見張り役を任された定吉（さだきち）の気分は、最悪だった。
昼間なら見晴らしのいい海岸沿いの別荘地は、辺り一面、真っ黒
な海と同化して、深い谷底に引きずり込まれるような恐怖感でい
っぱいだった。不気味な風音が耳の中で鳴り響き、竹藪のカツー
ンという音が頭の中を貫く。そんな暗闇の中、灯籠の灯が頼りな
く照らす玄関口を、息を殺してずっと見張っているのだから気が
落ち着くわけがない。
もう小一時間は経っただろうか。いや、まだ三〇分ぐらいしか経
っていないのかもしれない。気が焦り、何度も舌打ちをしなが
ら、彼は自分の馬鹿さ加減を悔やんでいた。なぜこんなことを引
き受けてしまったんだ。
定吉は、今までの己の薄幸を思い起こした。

---

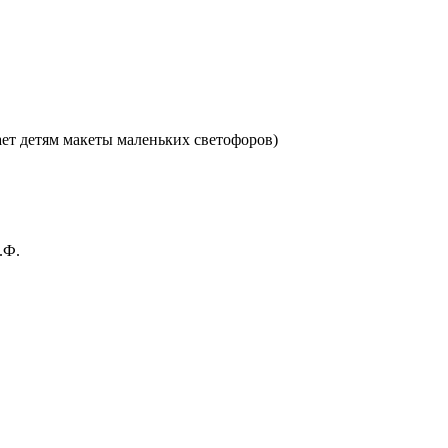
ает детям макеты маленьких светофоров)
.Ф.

- EXERCISE INSTRUCTIONS
What you give back should be exactly the lines of the data above from the line with "っぱいだった。不気味な風音が耳の中で鳴り響き、竹藪のカツー" through the line with "定吉は、今までの己の薄幸を思い起こした。", both of those included, and nothing more.

- COMPLETED EXERCISE
っぱいだった。不気味な風音が耳の中で鳴り響き、竹藪のカツー
ンという音が頭の中を貫く。そんな暗闇の中、灯籠の灯が頼りな
く照らす玄関口を、息を殺してずっと見張っているのだから気が
落ち着くわけがない。
もう小一時間は経っただろうか。いや、まだ三〇分ぐらいしか経
っていないのかもしれない。気が焦り、何度も舌打ちをしなが
ら、彼は自分の馬鹿さ加減を悔やんでいた。なぜこんなことを引
き受けてしまったんだ。
定吉は、今までの己の薄幸を思い起こした。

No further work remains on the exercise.